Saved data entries
'''
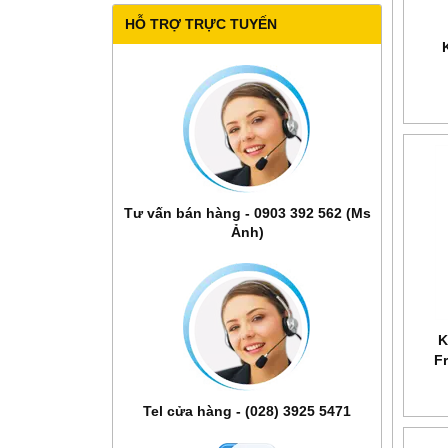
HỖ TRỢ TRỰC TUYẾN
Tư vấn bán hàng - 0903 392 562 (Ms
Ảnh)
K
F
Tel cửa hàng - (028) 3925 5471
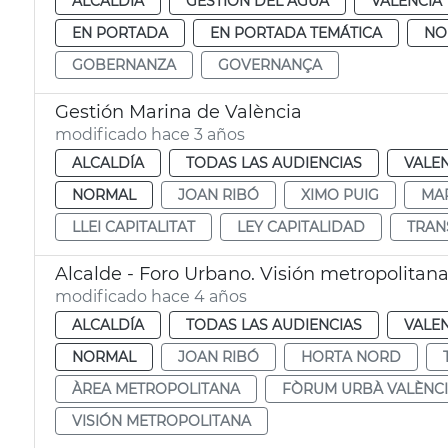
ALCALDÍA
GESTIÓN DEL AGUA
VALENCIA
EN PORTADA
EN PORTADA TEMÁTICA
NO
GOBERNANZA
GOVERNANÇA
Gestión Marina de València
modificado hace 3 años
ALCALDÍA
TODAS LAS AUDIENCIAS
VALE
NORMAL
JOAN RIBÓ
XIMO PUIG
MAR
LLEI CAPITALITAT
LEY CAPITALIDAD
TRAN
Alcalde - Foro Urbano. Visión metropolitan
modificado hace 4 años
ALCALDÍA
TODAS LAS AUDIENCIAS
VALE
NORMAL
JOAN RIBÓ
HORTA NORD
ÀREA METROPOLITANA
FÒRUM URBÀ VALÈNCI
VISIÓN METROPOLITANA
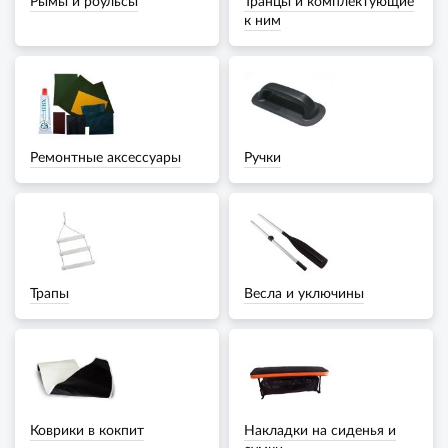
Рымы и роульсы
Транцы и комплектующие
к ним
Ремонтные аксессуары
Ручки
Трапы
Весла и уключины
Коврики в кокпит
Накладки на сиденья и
'''
_EXERCISE DESCRIPTION_:
Each line above that has the word "hàng" must be copied.

_ANSWER SECTION_:
Tư vấn bán hàng - 0903 392 562 (Ms
Tel cửa hàng - (028) 3925 5471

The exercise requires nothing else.